Bigger Lats and Middle Trapezius Using A Special Pull Up Method - What Would You Rather Do: Wait Years Or Only A Few Days To Get Them?

Your Lats, Rhomboids and Rear Deltoids Are Not Able To Grow Without This Essential Rule To Stimulating Muscle Growth

For any person that finds it hard to develop muscle size and definition (like Me!), and is looking to maximise muscle stimulation, seek to take around 2 seconds on the concentric phase of the Pull Up, and 3-6 seconds on the eccentric (lowering) phase. It is the Rhomboids and Middle Trapezius you ought to concentrate on. Therefore commence the exercise with them. Never cheat in any way. It is best, even if performing a dynamic effort weight training session, to, you'll want to perform a few warm up sets with a slower pace earlier on in your gym routine. Chances are you'll go through lactic acid build up. This is a good thing and research has shown it could increase production of Growth Hormone. You induce your muscle fibres to engage a whole lot more if you concentrate on the lowering (eccentric action) of the Pull Up. It's the best method to hypertrophy muscles fast.



Progressive overload is one of the major aspects of elite athletes training. Notice that concept Ć¢€˜progressiveĆ¢€™ however - it signifies you must raise the training load in small increments - not suddenly in one go! Here are a few ways you can do this:
  • Resistance: Muscles will hypertrophy and become stronger when they are forced to work against more and more resistance every single muscle training session.
  • Speed: by means of increasing repetition speed and also by lessening the rest time between work periods.
  • Duration: refers to the amount of time a workout takes to finish, and is for this reason more pertinent to aerobic training than resistance training.

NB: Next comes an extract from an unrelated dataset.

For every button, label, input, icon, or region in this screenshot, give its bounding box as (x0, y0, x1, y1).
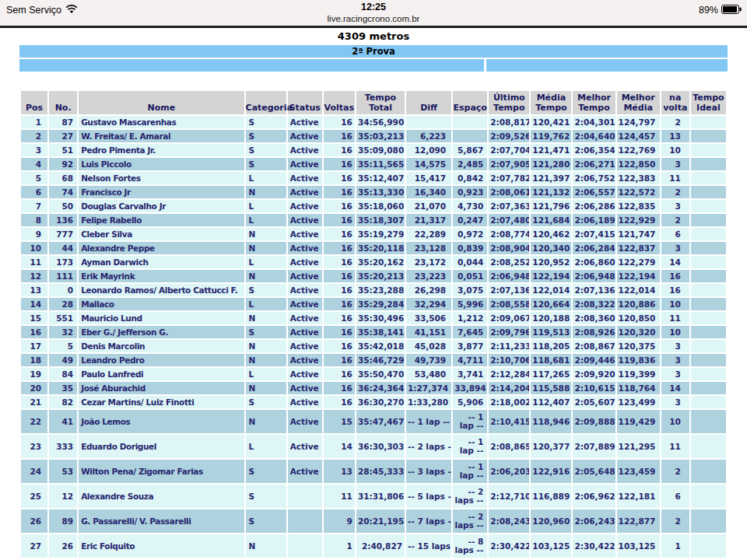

  • If you want to get a body like one of the leading competing musclemen including Eduardo Correa Da Silva, Ahmad Haidar and Oscar Dexter, or boost athletic performance in sports like Shot put, 60 m hurdles and Taekwondo, make it a goal to strengthen the Lats, Rhomboids and Middle Trapezius.
  • To obtain Lats, Rhomboids and Rear Delts that get noticed, takes a large amount of motivation as well as near super human effort. I have seen a number of people who have tried for years without results, until they substantially transformed their strength and physique enhancement program.
  • For many people, Lats and Rhomboids develop better when they use free-weight exercises such as the Pull Up, in contrast to other types of basic multi-joint movements.
  • In these cases, ecto-mesomorphs, might be at a slight advantage since they will be a lot leaner and enjoy a body type that builds up lean muscle mass quite easily.